Hay fever is the group of uncomfortable symptoms that occur when your body is exposed to a specific allergen. An allergen is a typically harmless substance that causes an allergic reaction.
Hay Fever is the layman’s term for allergic rhinitis. It is the bodys reaction to an allergen like dust, pollen, or mould. The symptoms include a running nose, sneezing, coughing, itching, and congestion. These symptoms last longer than a common cold as your body regards allergens as hostile and as a target for attack. The result is the symptoms of a cold. The allergens responsible for hay fever also include tree pollen, grass, ragweed and mould. Symptoms change with the type of allergen, and depend on the season and weather. Hay fever is not considered to be a serious ailment and it is viewed as an inconvenience and a discomfort in most cases.
Causes of Hay Fever
Hay fever is an atopic or allergic disease like asthma. This means the body tends to overreact to certain types of outside particles. One way it overreacts is by releasing histamine, a chemical present in many important animal cells. Histamine is a major cause of the Symptoms of hay fever including sneezing, runny nose, and even coughing. Hay fever, like asthma, can be inherited. People inherit the general tendency to be allergic but not always specific allergies. For example, if a mother has hay fever to ragweed, her child is at an increased risk of hay fever, but the child may be allergic to other allergens. Children have a 30% chance of developing hay fever if one of their parents is affected and a 50% chance if both have hay fever.

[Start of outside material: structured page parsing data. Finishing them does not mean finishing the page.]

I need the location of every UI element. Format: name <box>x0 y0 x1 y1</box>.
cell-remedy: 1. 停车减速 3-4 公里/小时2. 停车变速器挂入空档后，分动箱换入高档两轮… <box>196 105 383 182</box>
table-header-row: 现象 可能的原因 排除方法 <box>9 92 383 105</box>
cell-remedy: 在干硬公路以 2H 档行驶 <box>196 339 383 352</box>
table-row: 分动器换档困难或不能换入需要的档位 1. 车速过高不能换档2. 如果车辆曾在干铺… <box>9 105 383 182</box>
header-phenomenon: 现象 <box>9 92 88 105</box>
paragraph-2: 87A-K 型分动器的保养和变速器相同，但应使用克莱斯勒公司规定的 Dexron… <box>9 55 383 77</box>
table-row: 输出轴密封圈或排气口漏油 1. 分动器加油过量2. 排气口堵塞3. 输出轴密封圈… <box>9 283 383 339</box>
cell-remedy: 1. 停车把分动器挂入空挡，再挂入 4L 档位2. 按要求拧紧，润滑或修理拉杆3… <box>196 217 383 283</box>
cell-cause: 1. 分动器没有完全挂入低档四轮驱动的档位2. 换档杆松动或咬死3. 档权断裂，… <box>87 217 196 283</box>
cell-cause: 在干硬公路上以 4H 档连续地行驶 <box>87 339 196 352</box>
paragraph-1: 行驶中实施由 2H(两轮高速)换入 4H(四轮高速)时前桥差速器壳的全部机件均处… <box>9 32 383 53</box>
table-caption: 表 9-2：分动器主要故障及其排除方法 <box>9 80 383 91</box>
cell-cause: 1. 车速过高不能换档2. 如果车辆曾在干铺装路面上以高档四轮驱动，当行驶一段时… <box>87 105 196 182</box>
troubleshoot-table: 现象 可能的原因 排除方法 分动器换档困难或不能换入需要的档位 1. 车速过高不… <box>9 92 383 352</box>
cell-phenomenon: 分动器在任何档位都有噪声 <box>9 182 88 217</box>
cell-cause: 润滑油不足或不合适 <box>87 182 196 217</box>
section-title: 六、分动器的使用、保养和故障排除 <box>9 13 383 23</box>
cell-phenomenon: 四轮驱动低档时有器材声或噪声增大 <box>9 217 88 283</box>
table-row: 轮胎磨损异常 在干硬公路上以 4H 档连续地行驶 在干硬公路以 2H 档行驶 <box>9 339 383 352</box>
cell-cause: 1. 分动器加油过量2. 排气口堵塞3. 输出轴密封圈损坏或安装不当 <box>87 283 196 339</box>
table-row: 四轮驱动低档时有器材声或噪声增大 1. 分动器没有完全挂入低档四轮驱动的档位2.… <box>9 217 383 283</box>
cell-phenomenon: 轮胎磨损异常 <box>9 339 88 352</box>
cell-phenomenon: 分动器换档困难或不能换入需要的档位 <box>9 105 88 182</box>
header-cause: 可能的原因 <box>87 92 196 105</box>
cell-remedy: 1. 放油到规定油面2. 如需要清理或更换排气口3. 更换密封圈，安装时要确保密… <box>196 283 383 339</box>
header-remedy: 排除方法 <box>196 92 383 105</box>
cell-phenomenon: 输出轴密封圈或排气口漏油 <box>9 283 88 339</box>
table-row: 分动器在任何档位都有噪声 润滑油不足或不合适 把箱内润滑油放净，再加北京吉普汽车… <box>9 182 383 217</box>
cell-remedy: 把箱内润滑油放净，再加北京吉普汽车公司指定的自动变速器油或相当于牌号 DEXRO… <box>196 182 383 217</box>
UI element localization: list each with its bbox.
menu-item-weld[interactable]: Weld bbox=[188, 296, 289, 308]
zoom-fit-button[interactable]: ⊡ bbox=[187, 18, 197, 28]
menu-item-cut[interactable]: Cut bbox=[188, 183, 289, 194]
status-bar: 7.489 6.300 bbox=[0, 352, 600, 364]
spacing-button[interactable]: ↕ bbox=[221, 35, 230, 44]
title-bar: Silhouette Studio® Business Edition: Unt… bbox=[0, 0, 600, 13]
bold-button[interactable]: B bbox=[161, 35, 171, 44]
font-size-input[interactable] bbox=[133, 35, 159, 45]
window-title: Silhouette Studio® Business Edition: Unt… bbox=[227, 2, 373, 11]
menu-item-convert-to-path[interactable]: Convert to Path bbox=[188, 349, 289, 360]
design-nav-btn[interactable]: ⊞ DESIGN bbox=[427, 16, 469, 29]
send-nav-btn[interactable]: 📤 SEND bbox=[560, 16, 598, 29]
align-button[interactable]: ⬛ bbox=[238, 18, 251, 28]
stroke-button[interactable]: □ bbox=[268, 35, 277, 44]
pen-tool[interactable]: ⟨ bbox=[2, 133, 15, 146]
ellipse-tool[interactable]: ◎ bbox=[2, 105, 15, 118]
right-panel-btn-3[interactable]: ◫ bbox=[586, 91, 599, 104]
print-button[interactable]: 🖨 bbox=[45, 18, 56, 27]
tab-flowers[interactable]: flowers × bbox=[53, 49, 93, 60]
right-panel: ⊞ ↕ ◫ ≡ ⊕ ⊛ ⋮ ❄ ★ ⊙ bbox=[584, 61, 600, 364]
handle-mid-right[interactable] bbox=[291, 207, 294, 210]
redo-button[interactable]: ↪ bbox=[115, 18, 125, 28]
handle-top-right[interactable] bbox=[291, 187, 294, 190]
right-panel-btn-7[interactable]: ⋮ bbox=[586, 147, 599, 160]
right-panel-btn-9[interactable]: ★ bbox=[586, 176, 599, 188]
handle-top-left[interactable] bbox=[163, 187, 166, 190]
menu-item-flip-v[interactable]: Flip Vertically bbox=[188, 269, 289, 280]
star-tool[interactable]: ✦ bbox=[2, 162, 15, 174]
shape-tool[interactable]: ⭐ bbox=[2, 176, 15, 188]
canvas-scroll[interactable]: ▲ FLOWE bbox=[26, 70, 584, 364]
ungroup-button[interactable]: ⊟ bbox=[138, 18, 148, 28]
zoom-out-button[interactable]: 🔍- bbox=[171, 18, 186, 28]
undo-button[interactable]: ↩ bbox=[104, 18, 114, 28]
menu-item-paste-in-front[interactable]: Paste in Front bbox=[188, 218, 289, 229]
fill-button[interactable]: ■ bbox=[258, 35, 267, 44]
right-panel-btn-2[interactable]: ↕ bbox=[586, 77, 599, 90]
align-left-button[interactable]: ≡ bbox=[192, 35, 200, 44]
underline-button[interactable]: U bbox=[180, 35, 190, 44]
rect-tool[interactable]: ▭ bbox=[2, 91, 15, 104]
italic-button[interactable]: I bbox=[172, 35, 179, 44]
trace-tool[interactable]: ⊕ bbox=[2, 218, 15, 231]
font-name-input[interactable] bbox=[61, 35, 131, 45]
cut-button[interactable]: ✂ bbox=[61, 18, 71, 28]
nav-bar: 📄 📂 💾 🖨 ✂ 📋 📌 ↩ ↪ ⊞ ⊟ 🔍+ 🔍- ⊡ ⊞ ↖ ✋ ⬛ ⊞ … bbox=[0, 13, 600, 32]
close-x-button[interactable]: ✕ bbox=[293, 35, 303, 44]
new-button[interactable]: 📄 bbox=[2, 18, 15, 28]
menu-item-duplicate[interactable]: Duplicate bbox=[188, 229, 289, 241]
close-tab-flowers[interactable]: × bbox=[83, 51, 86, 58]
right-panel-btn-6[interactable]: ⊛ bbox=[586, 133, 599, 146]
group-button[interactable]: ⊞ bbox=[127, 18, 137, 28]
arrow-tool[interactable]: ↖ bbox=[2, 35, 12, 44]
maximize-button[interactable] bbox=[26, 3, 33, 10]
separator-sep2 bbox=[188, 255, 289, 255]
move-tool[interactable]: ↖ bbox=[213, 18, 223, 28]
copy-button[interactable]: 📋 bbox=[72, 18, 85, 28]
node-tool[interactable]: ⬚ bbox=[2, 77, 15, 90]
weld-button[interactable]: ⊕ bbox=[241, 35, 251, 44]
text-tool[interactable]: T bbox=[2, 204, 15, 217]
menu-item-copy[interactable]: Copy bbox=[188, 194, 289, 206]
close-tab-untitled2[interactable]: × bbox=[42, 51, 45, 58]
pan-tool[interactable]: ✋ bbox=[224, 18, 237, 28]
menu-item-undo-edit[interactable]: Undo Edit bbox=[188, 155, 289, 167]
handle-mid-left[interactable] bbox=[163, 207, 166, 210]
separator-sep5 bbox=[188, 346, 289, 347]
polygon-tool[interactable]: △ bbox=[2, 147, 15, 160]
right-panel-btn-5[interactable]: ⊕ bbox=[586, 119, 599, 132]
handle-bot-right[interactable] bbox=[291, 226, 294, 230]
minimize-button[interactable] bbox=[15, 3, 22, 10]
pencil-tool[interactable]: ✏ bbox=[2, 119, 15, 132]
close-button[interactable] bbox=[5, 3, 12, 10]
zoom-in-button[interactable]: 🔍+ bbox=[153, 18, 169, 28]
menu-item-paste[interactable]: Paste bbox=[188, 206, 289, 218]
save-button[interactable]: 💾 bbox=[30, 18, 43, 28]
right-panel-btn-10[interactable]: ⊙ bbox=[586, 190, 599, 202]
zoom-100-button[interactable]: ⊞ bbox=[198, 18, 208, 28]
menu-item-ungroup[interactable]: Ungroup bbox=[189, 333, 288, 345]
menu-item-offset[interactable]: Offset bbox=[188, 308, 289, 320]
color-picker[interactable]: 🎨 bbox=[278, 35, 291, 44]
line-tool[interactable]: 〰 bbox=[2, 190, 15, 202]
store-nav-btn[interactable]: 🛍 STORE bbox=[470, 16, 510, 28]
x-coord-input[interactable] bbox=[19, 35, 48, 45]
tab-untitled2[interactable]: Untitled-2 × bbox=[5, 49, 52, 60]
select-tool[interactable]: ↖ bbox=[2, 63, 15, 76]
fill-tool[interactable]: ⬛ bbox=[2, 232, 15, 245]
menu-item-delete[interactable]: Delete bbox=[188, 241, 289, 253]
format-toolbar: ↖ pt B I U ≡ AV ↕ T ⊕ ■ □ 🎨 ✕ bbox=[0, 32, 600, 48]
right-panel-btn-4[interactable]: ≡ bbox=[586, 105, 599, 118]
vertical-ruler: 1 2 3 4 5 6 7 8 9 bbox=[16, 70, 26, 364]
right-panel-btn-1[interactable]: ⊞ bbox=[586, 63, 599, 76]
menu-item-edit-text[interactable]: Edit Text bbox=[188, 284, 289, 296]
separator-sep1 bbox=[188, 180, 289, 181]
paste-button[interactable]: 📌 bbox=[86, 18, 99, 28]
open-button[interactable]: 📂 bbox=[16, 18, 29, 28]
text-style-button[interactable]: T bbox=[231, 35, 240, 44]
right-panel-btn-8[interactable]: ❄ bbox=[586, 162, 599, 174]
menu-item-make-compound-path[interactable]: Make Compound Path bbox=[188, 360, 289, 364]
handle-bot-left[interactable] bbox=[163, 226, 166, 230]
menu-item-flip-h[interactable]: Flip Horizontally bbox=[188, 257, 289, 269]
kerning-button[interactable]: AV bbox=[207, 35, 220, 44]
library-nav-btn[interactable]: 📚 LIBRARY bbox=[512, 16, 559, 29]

These are some of the pollens most likely to cause an allergic reaction:
Spring: tree pollens such as oak, elm, maple, alder, birch, juniper, and olive
Summer: grass pollens such as Bermuda, timothy, sweet vernal, orchard, and Johnson; and weed pollens like Russian thistle and English plantain
Fall: weed pollens, especially ragweed
Hay Fever Symptoms
The most common symptoms of allergic rhinitis include:
- Runny nose
- Itchy nose (also eyes, ears and throat)
- Stuffy nose
- Postnasal drip
- Dark circles under eyes
- Eczema-type symptoms (e.g., extremely dry, itchy skin)
- Excessive fatigue
- Frequent headaches
Allergic rhinitis is often associated with asthma, eczema (atopic dermatitis), allergic conjunctivitis, repeated sinus infections and chronic ear congestion (Eustachian tube dysfunction).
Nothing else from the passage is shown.